───── Supplied entries

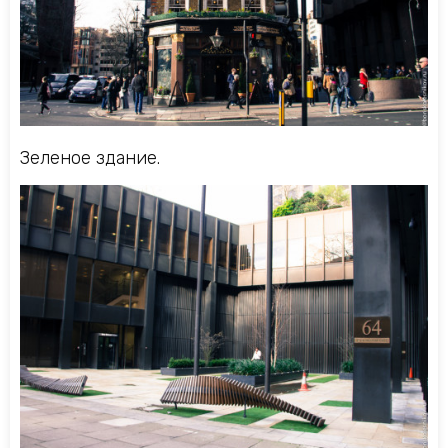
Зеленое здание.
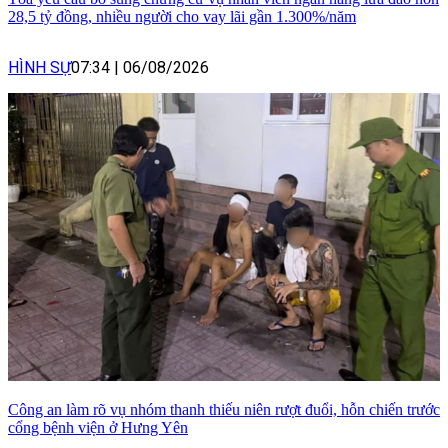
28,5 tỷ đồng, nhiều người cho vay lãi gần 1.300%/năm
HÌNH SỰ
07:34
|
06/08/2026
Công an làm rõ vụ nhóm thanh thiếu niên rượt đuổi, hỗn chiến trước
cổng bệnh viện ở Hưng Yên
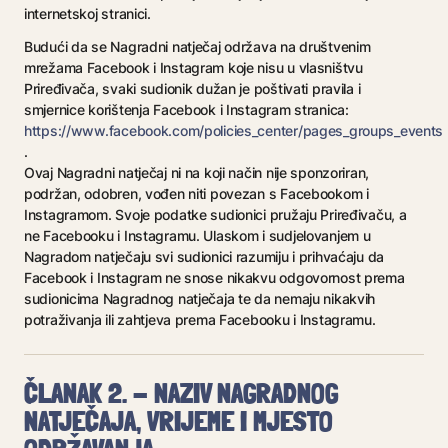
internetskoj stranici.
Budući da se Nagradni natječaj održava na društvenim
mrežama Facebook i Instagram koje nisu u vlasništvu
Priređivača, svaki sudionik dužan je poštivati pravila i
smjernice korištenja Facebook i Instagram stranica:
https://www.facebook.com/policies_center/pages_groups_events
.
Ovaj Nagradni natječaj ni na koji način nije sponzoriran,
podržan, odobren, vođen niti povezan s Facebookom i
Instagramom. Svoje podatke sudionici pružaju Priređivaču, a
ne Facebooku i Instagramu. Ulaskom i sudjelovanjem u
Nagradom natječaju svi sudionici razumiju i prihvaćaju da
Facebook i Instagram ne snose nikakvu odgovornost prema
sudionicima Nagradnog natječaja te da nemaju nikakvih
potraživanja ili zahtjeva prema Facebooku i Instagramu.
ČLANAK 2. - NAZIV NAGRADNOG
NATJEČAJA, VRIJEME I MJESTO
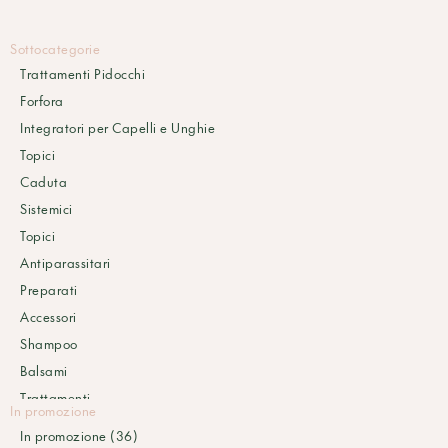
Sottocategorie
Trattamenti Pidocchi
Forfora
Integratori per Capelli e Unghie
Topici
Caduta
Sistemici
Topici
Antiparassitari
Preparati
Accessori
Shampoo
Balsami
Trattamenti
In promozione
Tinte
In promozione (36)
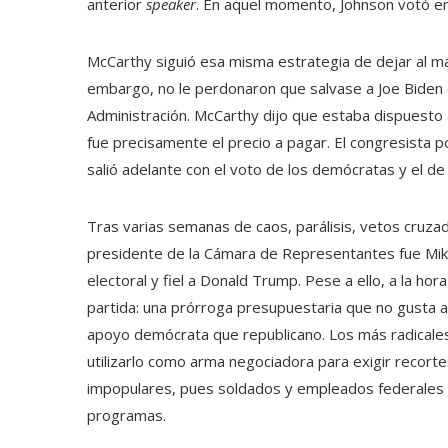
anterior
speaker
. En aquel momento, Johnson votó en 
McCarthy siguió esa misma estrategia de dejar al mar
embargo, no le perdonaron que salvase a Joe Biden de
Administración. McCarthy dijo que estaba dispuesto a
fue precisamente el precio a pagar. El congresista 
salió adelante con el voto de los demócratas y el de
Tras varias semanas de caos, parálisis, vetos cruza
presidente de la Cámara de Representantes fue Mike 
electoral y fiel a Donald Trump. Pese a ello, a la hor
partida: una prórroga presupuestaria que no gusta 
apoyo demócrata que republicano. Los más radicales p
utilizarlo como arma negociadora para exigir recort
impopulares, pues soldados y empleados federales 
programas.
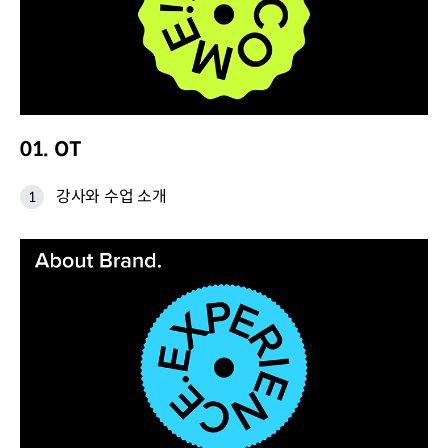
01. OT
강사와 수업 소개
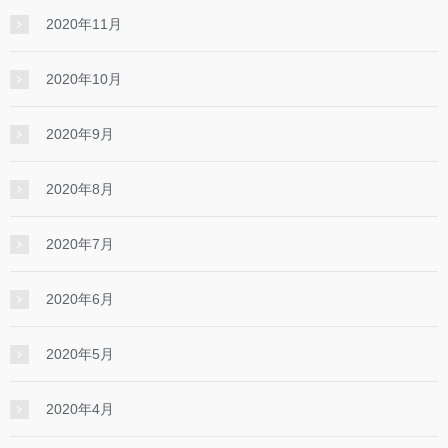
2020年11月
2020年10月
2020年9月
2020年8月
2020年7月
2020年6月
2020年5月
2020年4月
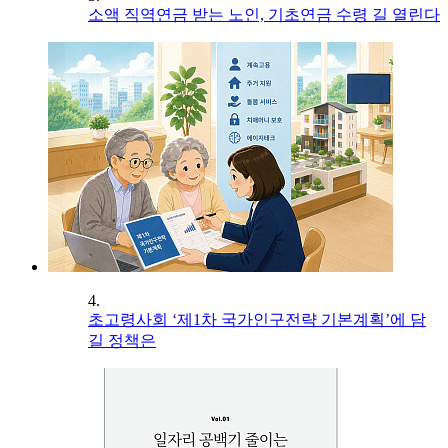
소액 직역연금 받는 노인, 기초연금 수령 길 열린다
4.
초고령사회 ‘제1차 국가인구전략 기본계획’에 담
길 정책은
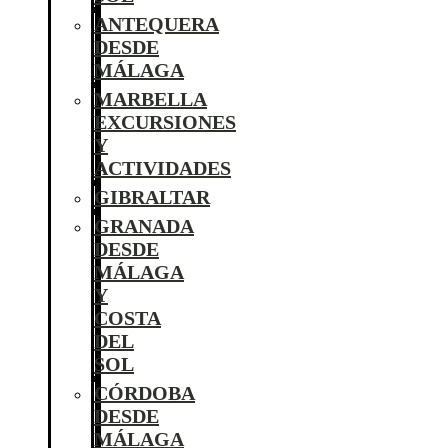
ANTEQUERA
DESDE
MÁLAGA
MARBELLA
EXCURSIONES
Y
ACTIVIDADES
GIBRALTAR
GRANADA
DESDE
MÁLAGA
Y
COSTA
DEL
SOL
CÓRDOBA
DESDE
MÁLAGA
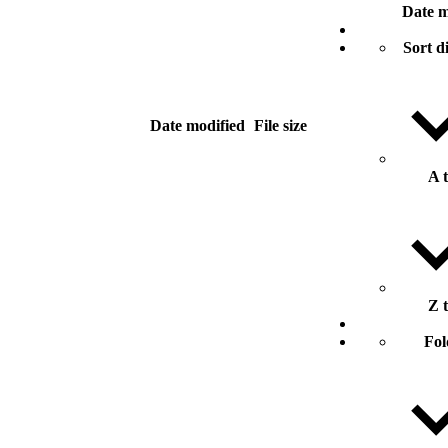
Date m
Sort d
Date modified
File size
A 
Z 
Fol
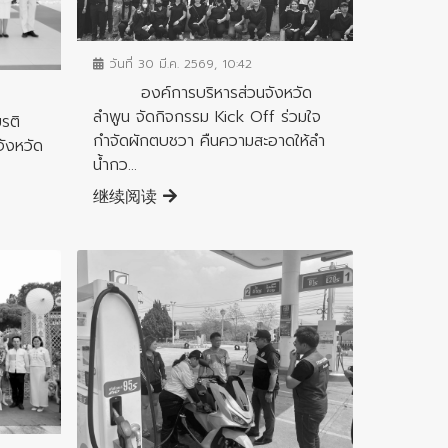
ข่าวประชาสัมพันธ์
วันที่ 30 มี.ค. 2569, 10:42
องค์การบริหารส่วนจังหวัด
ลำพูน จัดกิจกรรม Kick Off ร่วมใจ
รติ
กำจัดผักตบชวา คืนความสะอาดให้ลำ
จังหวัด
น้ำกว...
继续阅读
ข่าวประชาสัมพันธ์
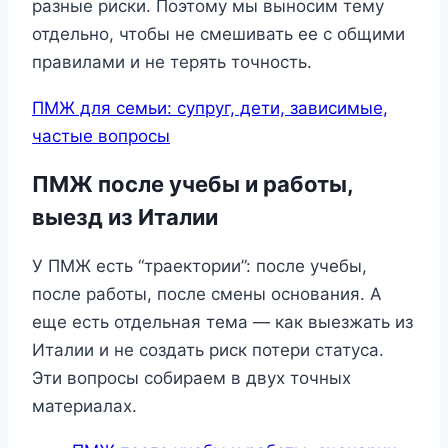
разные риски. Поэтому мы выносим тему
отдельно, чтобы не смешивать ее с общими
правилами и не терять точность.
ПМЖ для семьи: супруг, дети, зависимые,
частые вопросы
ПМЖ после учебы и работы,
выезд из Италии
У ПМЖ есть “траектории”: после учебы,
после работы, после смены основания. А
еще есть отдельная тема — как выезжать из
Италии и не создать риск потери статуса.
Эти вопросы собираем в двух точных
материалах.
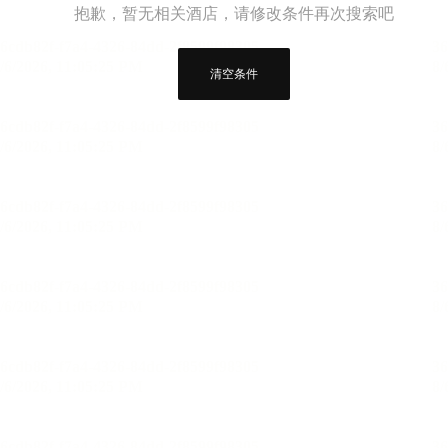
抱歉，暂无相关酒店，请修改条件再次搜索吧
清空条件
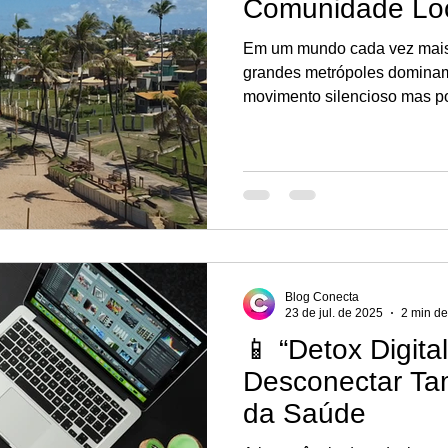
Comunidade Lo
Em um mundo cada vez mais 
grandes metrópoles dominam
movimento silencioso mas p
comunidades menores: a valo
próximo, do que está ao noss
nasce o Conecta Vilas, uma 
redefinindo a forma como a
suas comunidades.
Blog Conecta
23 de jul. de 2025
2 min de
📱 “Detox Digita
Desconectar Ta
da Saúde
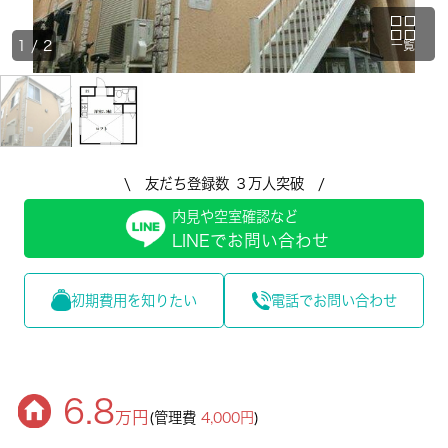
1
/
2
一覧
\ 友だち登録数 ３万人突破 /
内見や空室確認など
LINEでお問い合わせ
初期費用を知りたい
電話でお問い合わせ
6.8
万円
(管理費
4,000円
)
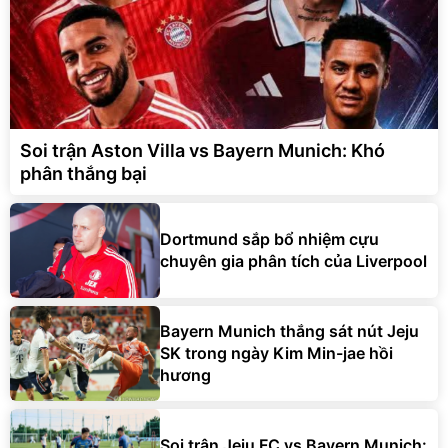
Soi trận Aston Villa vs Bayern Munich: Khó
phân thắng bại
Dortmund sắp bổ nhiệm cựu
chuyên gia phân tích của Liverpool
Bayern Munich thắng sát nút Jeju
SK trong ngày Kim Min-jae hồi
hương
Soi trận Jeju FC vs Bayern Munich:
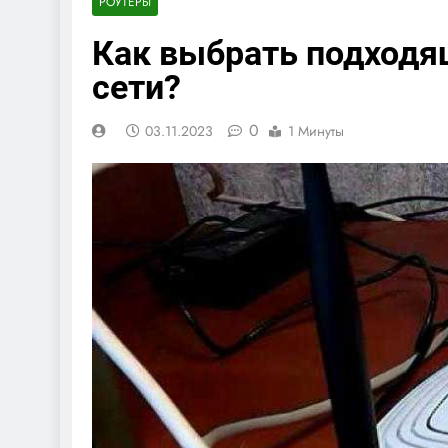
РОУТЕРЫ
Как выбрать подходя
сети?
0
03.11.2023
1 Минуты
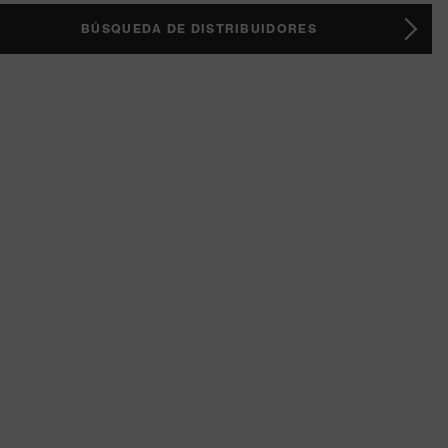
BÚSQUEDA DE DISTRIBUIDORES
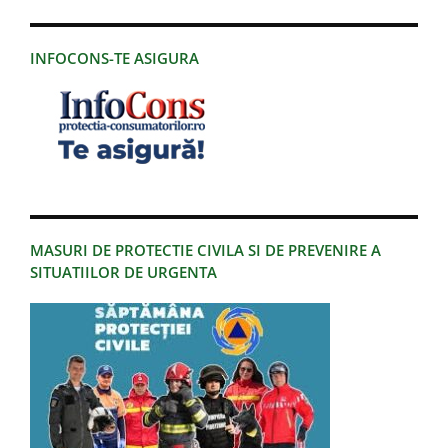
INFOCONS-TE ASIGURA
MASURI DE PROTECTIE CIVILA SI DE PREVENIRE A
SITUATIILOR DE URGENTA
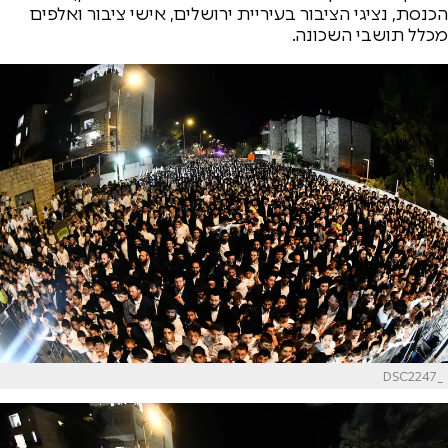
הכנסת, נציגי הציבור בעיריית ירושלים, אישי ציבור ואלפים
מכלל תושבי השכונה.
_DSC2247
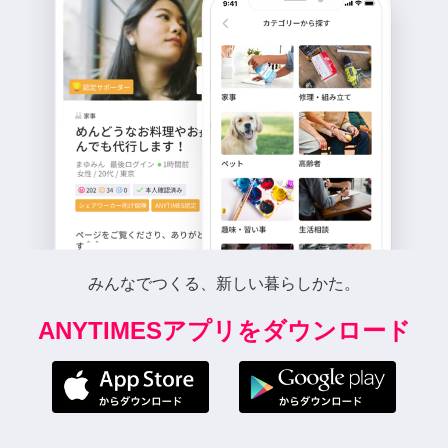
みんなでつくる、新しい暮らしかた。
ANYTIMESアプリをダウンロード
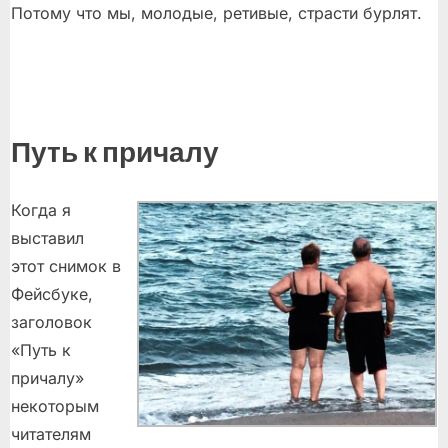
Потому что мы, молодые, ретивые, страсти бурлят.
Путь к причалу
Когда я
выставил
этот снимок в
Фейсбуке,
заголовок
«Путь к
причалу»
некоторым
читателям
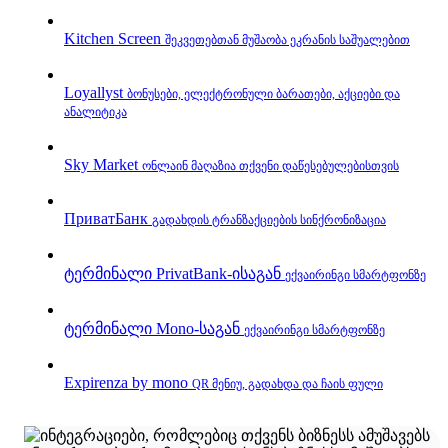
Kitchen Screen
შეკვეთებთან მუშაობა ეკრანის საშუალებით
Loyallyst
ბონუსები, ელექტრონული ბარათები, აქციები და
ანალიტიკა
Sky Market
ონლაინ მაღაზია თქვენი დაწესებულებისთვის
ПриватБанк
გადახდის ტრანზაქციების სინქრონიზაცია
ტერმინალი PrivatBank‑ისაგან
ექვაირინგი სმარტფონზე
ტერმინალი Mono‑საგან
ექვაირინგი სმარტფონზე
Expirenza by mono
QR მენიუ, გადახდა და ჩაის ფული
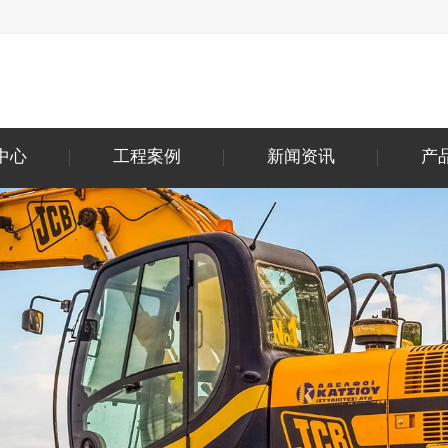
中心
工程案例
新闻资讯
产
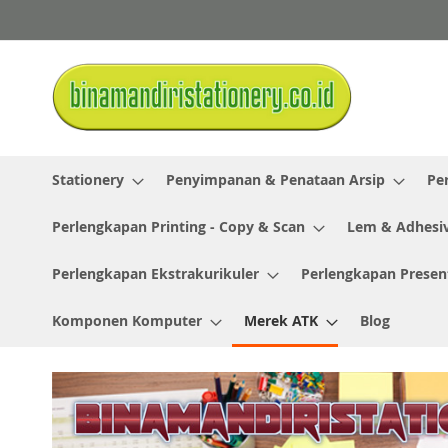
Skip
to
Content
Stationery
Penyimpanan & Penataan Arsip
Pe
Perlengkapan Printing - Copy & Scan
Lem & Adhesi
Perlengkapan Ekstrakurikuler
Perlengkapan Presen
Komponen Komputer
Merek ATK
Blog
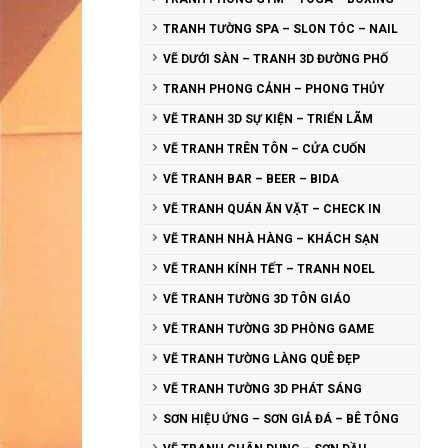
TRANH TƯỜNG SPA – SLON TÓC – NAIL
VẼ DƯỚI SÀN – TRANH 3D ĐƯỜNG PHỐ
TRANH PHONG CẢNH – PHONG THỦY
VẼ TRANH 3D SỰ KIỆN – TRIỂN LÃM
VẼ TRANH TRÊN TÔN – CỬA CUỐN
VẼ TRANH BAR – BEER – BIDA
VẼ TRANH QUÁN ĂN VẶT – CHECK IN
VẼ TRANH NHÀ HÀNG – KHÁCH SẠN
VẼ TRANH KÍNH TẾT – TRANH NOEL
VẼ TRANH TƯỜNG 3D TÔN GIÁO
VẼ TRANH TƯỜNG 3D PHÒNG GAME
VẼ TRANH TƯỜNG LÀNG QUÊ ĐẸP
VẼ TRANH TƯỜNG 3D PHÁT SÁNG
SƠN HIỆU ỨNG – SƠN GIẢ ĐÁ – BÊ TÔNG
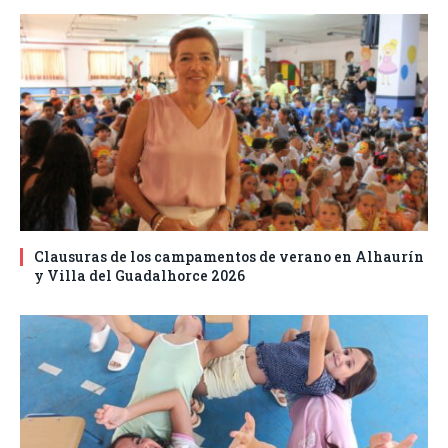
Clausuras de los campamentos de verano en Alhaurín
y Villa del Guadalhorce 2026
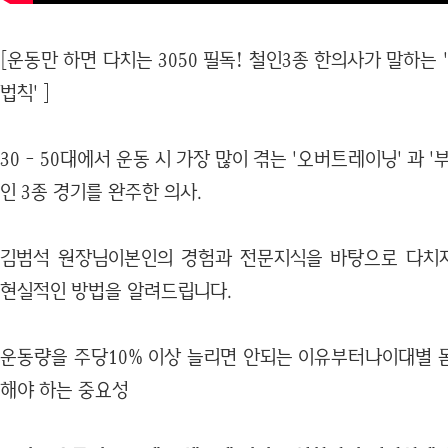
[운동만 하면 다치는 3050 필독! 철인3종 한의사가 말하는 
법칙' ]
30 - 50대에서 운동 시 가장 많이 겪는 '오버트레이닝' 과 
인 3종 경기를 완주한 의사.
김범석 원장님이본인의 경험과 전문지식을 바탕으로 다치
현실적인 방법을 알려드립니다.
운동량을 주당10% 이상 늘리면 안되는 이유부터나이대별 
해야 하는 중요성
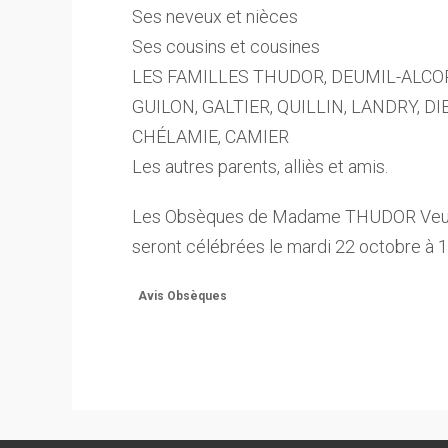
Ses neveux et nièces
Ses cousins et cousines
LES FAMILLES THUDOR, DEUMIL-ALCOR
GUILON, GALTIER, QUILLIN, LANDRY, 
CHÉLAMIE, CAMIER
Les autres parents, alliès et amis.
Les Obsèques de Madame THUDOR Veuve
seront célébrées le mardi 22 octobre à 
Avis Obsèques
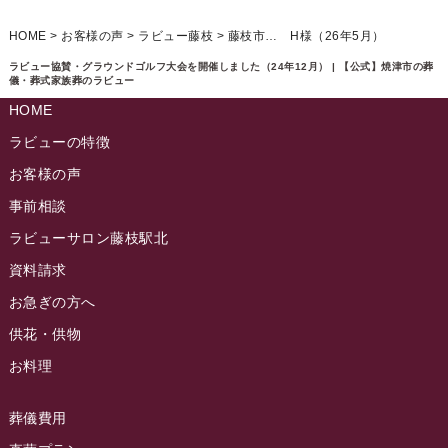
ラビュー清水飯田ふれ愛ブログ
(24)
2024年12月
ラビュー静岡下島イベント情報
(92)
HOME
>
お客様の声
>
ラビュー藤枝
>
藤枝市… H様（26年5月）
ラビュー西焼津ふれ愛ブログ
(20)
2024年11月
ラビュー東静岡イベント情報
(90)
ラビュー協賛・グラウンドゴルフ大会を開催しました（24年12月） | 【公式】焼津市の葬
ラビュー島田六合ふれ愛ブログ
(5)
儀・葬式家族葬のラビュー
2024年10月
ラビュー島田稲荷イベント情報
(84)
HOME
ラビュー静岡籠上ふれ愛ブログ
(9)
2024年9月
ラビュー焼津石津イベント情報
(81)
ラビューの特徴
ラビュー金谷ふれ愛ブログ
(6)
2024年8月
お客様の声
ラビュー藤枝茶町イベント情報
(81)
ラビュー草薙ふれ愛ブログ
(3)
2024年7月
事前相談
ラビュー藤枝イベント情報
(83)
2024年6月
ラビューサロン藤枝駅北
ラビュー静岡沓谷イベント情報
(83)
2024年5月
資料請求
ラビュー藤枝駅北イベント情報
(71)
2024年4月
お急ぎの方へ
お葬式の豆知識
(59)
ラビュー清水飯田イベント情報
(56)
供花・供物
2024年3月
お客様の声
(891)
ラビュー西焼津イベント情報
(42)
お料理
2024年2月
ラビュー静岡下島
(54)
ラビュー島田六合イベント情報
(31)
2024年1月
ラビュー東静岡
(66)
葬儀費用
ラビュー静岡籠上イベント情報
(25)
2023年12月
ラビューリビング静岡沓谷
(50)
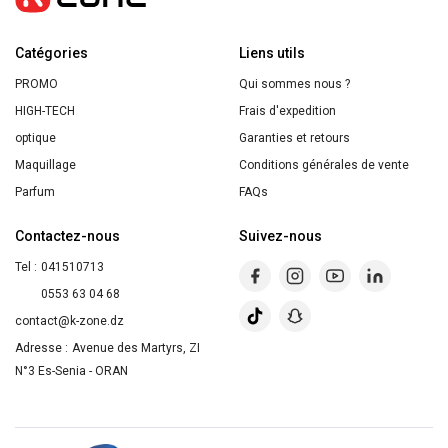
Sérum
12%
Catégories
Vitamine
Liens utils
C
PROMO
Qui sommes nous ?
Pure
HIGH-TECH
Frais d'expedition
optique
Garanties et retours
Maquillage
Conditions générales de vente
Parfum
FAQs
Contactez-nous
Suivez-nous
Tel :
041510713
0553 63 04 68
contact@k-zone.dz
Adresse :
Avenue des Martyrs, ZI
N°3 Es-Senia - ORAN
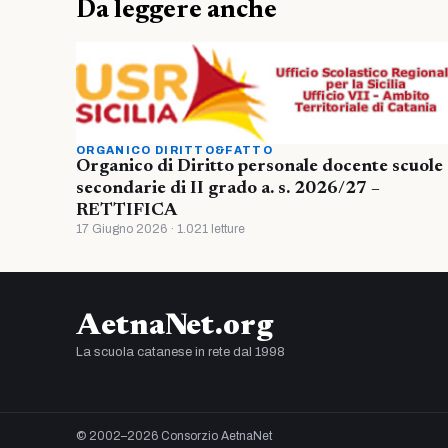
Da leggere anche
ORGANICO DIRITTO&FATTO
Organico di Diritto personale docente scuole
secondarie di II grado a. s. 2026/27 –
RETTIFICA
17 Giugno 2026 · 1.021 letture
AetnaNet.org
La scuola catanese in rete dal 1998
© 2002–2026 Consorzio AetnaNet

──────────

● Work order:
In the listing above, find the line containing "[운동만 하면 다치는 3050 필독! 철인3종 한의사가 말하는". Output it and every line after it up to and including the line containing "Les Obsèques de Madame THUDOR Veuve", exactly, but skip the pictures.

● Task answer:
[운동만 하면 다치는 3050 필독! 철인3종 한의사가 말하는 
법칙' ]
30 - 50대에서 운동 시 가장 많이 겪는 '오버트레이닝' 과 
인 3종 경기를 완주한 의사.
김범석 원장님이본인의 경험과 전문지식을 바탕으로 다치
현실적인 방법을 알려드립니다.
운동량을 주당10% 이상 늘리면 안되는 이유부터나이대별 
해야 하는 중요성
Ses neveux et nièces
Ses cousins et cousines
LES FAMILLES THUDOR, DEUMIL-ALCOR
GUILON, GALTIER, QUILLIN, LANDRY, 
CHÉLAMIE, CAMIER
Les autres parents, alliès et amis.
Les Obsèques de Madame THUDOR Veuve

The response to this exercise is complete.